Il Fatto 8.11.17
Leader e dittature. Il vero pericolo della democrazia è la classe dirigente
risponde Furio Colombo
Analizzando
il trascorrere della storia dopo l’ultimo conflitto mondiale, si può
affermare che il nemico della democrazia siano le dittature. Ma oggi la
realtà dei fatti evidenzia un’altra tesi: il vero pericolo della
democrazia è dentro la democrazia stessa, vedi la salita al potere di
figure quantomeno contraddittorie come Erdogan, Putin e Trump,
personaggi indiscutibilmente antidemocratici. Un paradosso, perché
niente è più democratico delle libere elezioni. Anche in Italia si
intravedono prassi dirette a conseguire un sistema oligarchico: in
Parlamento si è fatto uso con modo disinvolto dei regolamenti per
elaborare una legge elettorale più idonea a tutelare i nominati dai
notabili dei partiti a discapito della volontà degli elettori. Ecco che
allora il concetto di democrazia viene meno, configurando come la
democrazia per essere tale e compiuta abbia l’essenziale bisogno di una
attenta e incessante evoluzione culturale e sociale. Quando questo
processo politico viene a mancare, si instaura un inesorabile
deterioramento che mina le fondamenta su cui si basa una solida
democrazia popolare. Ma questa deriva istituzionale non sembra
preoccupare minimamente l’indifferente classe dirigente che
contraddistingue l’attuale panorama politico, il che è tutto dire.
Silvano Lorenzon
Caro
Silvano Lorenzon,c’è una frase all’inizio della sua lettera che è il
punto caldo (e cruciale) del discorso che le sta a cuore. Lei scrive:
“Oggi la realtà dei fatti evidenzia un’altra tesi: il vero pericolo
della democrazia è dentro la democrazia”. Seguono però tre esempi che
non sostengono la sua argomentazione.
Erdogan, il presidente
turco, non è al momento al potere per un processo democratico, ma dopo
un colpo di Stato che si regge su decine di migliaia di prigionieri
politici. Putin ha creato e controlla (da ex capo dei servizi segreti
del suo Paese nel precedente regime) un suo meccanismo istituzionale che
sembra fondato sul voto, ma si sostiene grazie a una nervatura di
potere su cui chiunque abbia tentato di far luce non è sopravvissuto.

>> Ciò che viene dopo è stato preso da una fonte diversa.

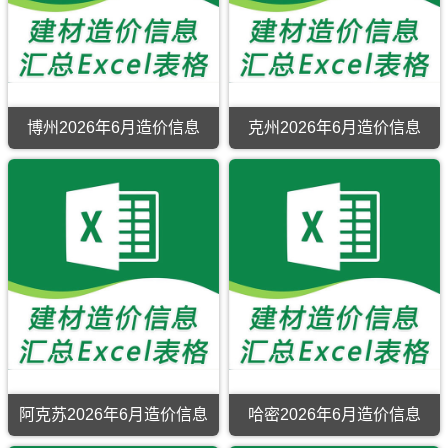
息
息
版
版
期
期
Excel，
Excel，
刊，
刊，
用
当
昌
喀
于
前
吉
什
阿
阿
市
市
拉
勒
建
建
尔
泰
设
设
工
市
博州2026年6月造价信息
克州2026年6月造价信息
工
工
程
建
博
克
程
程
竣
材
州
州
造
造
工
信
2026
2026
价
价
结
息
年
年
信
信
算
价
6
6
息
息
编
覆
月
月
网
网
制，
盖
造
造
原
原
属
区
价
价
版
版
于
域
信
信
Excel，
Excel，
阿
有：
息
息
昌
当
拉
阿
期
期
吉
前
尔
勒
刊，
刊，
建
喀
市
泰
博
克
材
什
工
市、
州
州
工
建
程
北
市
市
程
材
合
屯
建
建
信
价
同
镇、
设
设
息
格
材
布
阿克苏2026年6月造价信息
哈密2026年6月造价信息
工
工
价
信
料
尔
阿
哈
程
程
覆
息
核
津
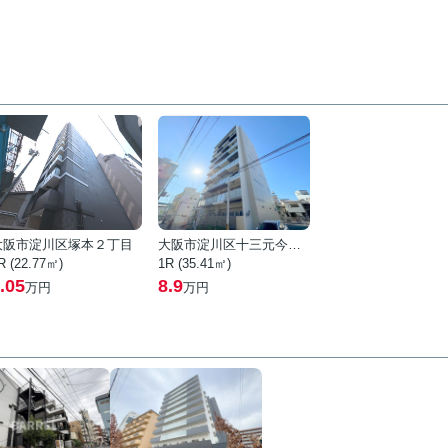
大阪市淀川区塚本２丁目
大阪市淀川区十三元今里３丁目
R (22.77㎡)
1R (35.41㎡)
.05
8.9
万円
万円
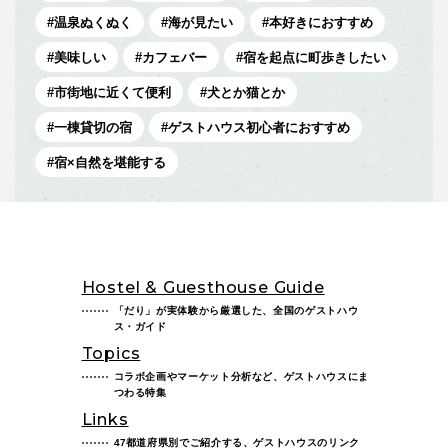
温泉ぬくぬく
海が見たい
本好きにおすすめ
美味しい
カフェバー
宿を起点に町歩きしたい
市街地に近くて便利
犬とか猫とか
一棟貸切の宿
ゲストハウス初心者におすすめ
宿×自然を堪能する
Hostel & Guesthouse Guide
「だり」が実体験から厳選した、全国のゲストハウ
ス・ガイド
Topics
コラボ企画やマーケット分析など、ゲストハウスにま
つわる特集
Links
47都道府県別でご紹介する、ゲストハウスのリンク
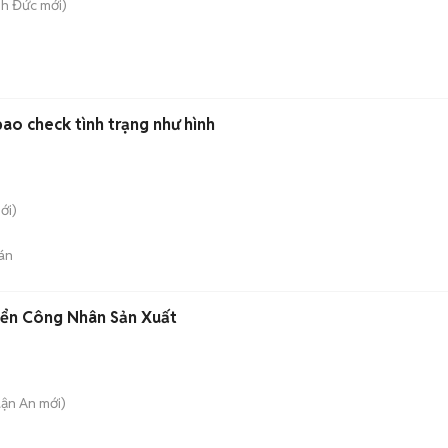
ình Đức
mới)
ao check tình trạng như hình
ới)
án
yển Công Nhân Sản Xuất
uận An
mới)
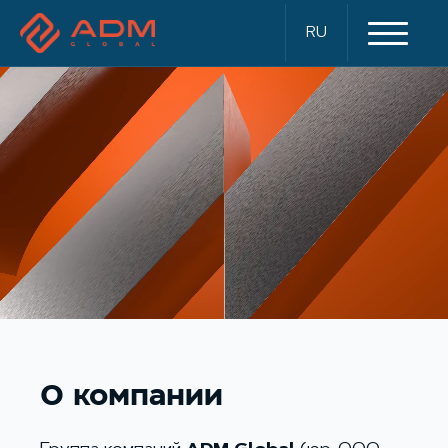
RU
О компании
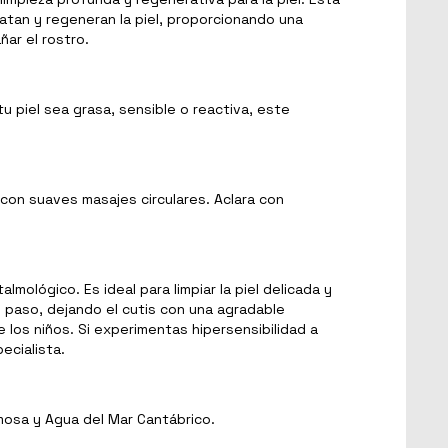
atan y regeneran la piel, proporcionando una
ar el rostro.
 piel sea grasa, sensible o reactiva, este
 con suaves masajes circulares. Aclara con
ológico. Es ideal para limpiar la piel delicada y
lo paso, dejando el cutis con una agradable
los niños. Si experimentas hipersensibilidad a
ecialista.
mosa y Agua del Mar Cantábrico.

Trump è alla Casa Bianca per libere elezioni democratiche, ma è
contestato con forza non solo da quasi tutti i media americani (vere e
proprie roccaforti di libertà democratica), ma anche da autorevoli
personaggi del suo stesso partito, dal 60 per cento dell’opinione
pubblica americana, da istituzioni che indagano su alcuni aspetti oscuri
delle elezioni presidenziali. Negli Usa siamo dunque di fronte a una
democrazia che resta forte e si difende bene.
Tutto ciò non basta a
negare ciò che lei nota sulle vicende italiane (specialmente le più
recenti) e, credo di poter dire, su vicende europee dello stesso basso
livello (la questione catalana, l’abbandono degli emigranti). Non
parlerei di indifferenza della classe dirigente, ma di classe dirigente
scadente e coinvolta nel malaffare della cattiva politica. Il
deterioramento della democrazia in cui viviamo c’è, ma non è
inesorabile, nel senso di un non ritorno.
Io non credo che lei e
io, mentre ci scambiamo queste righe di tensione e di ansia, siamo soli
in Italia. È il Paese di Gramsci, Gobetti, dei fratelli Rosselli e non
diventerà un’altra Polonia, un’altra Ungheria.